### Problem
Transcribe each of the records below exactly, excluding all pictures.

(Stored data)

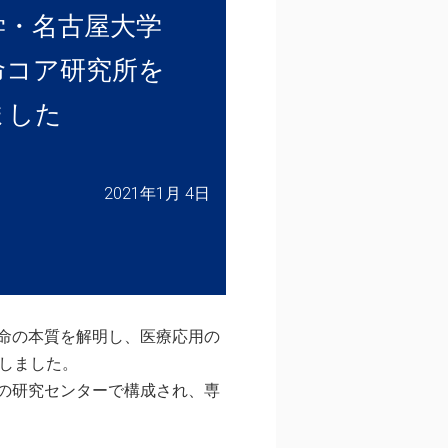
学・名古屋大学
命コア研究所を
ました
2021年1月 4日
命の本質を解明し、医療応用の
しました。
の研究センターで構成され、専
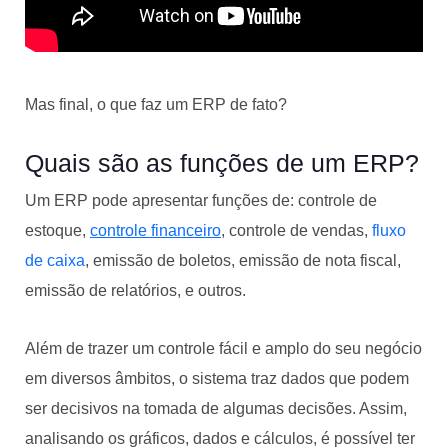
Mas final, o que faz um ERP de fato?
Quais são as funções de um ERP?
Um ERP pode apresentar funções de: controle de
estoque,
controle financeiro
, controle de vendas,
fluxo
de caixa
, emissão de boletos, emissão de nota fiscal,
emissão de relatórios, e outros.
Além de trazer um controle fácil e amplo do seu negócio
em diversos âmbitos, o sistema traz dados que podem
ser decisivos na tomada de algumas decisões. Assim,
analisando os gráficos, dados e cálculos, é possível ter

### Solution to the problem
学・名古屋大学
命コア研究所を
ました
2021年1月 4日
命の本質を解明し、医療応用の
しました。
の研究センターで構成され、専
Mas final, o que faz um ERP de fato?
Quais são as funções de um ERP?
Um ERP pode apresentar funções de: controle de
estoque,
controle financeiro
, controle de vendas,
fluxo
de caixa
, emissão de boletos, emissão de nota fiscal,
emissão de relatórios, e outros.
Além de trazer um controle fácil e amplo do seu negócio
em diversos âmbitos, o sistema traz dados que podem
ser decisivos na tomada de algumas decisões. Assim,
analisando os gráficos, dados e cálculos, é possível ter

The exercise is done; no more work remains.